In O Zoo Le Mio each player takes on the role of the director of a newly established zoo. Your aim is to build the largest animal enclosures and most attractive pathways in order to attract as many visitors as possible.
The game box is refreshingly small, but there is something that I find a quite disturbing about the box art. The eyes of the animals are enough to give a grown man sleepless nights.
The box contains 25 zoo tiles, all nicely illustrated in a semi-realistic way and thankfully the eyes have been toned down. These rectangular tiles have a set of coloured stars at each end, the colour of the star, along with the illustrations on the tile show you the type of enclosure. These five types are apes, mammals, birds, reptiles and sea creatures. Tiles also contain paths. Some have trees.
The game lasts for 5 rounds, each round begins with an auction phase. Five tiles are drawn at random and turned face-up; each tile is then auctioned in turn. Because we were playing with a younger gamer we decided to play the variant in which only the current tile to be auctioned is turned face-up. This cuts down on the need for forward planning and makes the auction speedier than a cheetah in a lycra all–in-one
Each player begins the game with eight coins, which are used to make bids on the five tiles in the first auction. So, I hear you ask, who wins the auction if more than one player bids the same amount. Well before the game begins each player chooses a flag; these are placed in a random order on a flagpole. The player whose flag is highest on the flagpole will win tied auctions but their flag is then placed at the bottom of the pole and the other player’s flags move up a space. So the player at the top of the pole has a distinct advantage during auctions, especially during the first two rounds when bidding is especially tight. Players bid in secret, hiding their coins behind a little cardboard hut, the only problem being that these huts are small and fiddly and difficult to work behind unless you have fingers of a piano-playing lemur.

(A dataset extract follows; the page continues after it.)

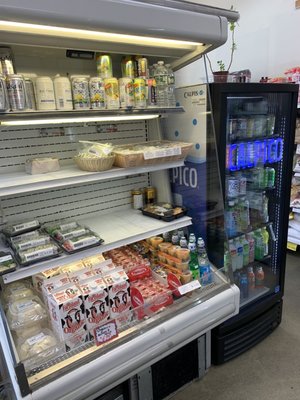 Where is `light gray floor`? light gray floor is located at coordinates (269, 377). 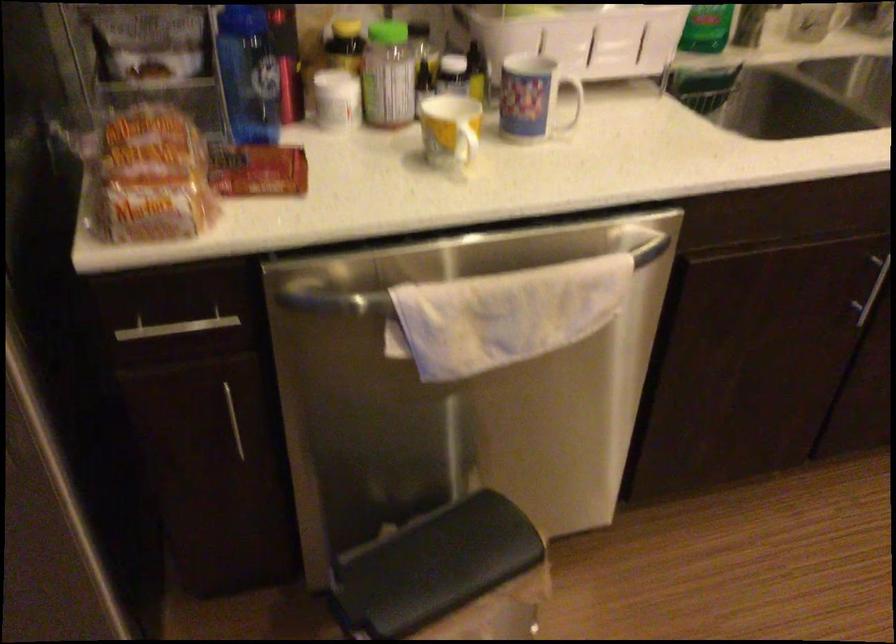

The winner of the tile places it in his zoo ensuring that he extends at least one path, a path may not be interrupted by grass. Ideally each player will also match the coloured stars on his tiles domino style, hence increasing the size of the enclosure. After each tile is placed the players check to see who has the most attractive enclosures. Adjacent tiles with matching animal types are added together to form a combined enclosure. The value of the enclosure is calculated by adding together the matching stars.

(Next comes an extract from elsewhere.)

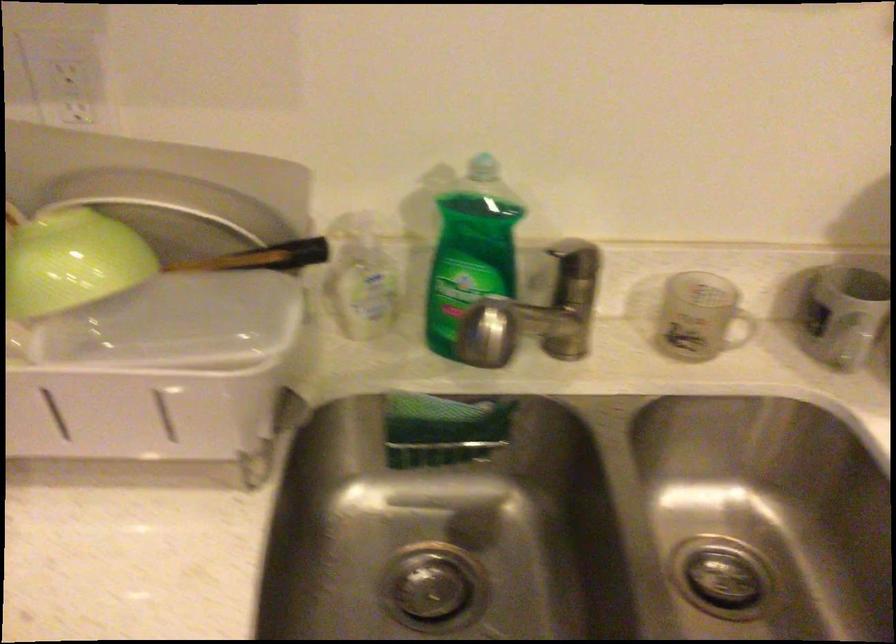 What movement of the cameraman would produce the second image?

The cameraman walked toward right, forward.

As long as more than one player has an enclosure of the same type then visitors will begin popping up. These fickle blighters will only spend their time at zoos with the most attractive enclosures. To illustrate this, two visitor tokens of the same colour as the enclosure type are placed in the most attractive enclosure and one visitor is placed in the second most attractive. With only 3 visitor tokens of each type, players tend to fight over these more fiercely than a pack of hungry hyenas in a butchers shop.
The ebb and flow of visitors is probably my favourite feature of the game. Yes it requires a bit of housekeeping after each and every auction but its very rewarding to snatch a couple of visitors from an opponent’s zoo and admiring your park swarming with visitors whilst your opponents play host to one man and his dingo.
There are a few other scoring opportunities. Some tiles have bushes. These are added together for each zoo. The zoo with the most bushes gets two trees and the player with the second most gets one. In addition, when a player places a tile that completes a closed path they will get a lovely little bench to add to their zoo. Get too many of these and your zoo will be more O Zoo Le Hobo than O Zoo Le Mio.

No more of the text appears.